### Records shown
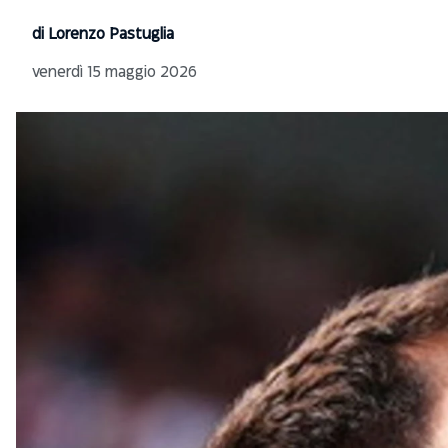
di Lorenzo Pastuglia
venerdì 15 maggio 2026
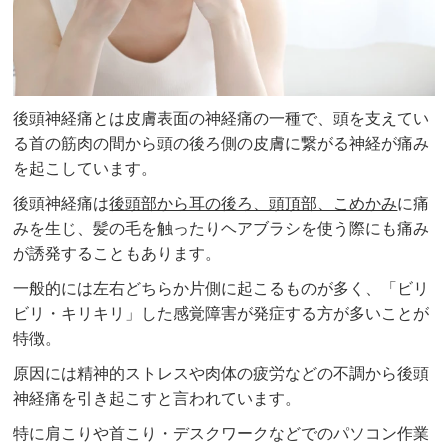
後頭神経痛とは皮膚表面の神経痛の一種で、頭を支えてい
る首の筋肉の間から頭の後ろ側の皮膚に繋がる神経が痛み
を起こしています。
後頭神経痛は
後頭部から耳の後ろ、頭頂部、こめかみ
に痛
みを生じ、髪の毛を触ったりヘアブラシを使う際にも痛み
が誘発することもあります。
一般的には左右どちらか片側に起こるものが多く、「ビリ
ビリ・キリキリ」した感覚障害が発症する方が多いことが
特徴。
原因には精神的ストレスや肉体の疲労などの不調から後頭
神経痛を引き起こすと言われています。
特に肩こりや首こり・デスクワークなどでのパソコン作業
######
▶ _Action item_:
From the line containing "後頭神経痛とは皮膚表面の神経痛の一種で、頭を支えてい" to the final line of the entries, print every line exactly and nothing else.

▶ _Exercise solution_:
後頭神経痛とは皮膚表面の神経痛の一種で、頭を支えてい
る首の筋肉の間から頭の後ろ側の皮膚に繋がる神経が痛み
を起こしています。
後頭神経痛は
後頭部から耳の後ろ、頭頂部、こめかみ
に痛
みを生じ、髪の毛を触ったりヘアブラシを使う際にも痛み
が誘発することもあります。
一般的には左右どちらか片側に起こるものが多く、「ビリ
ビリ・キリキリ」した感覚障害が発症する方が多いことが
特徴。
原因には精神的ストレスや肉体の疲労などの不調から後頭
神経痛を引き起こすと言われています。
特に肩こりや首こり・デスクワークなどでのパソコン作業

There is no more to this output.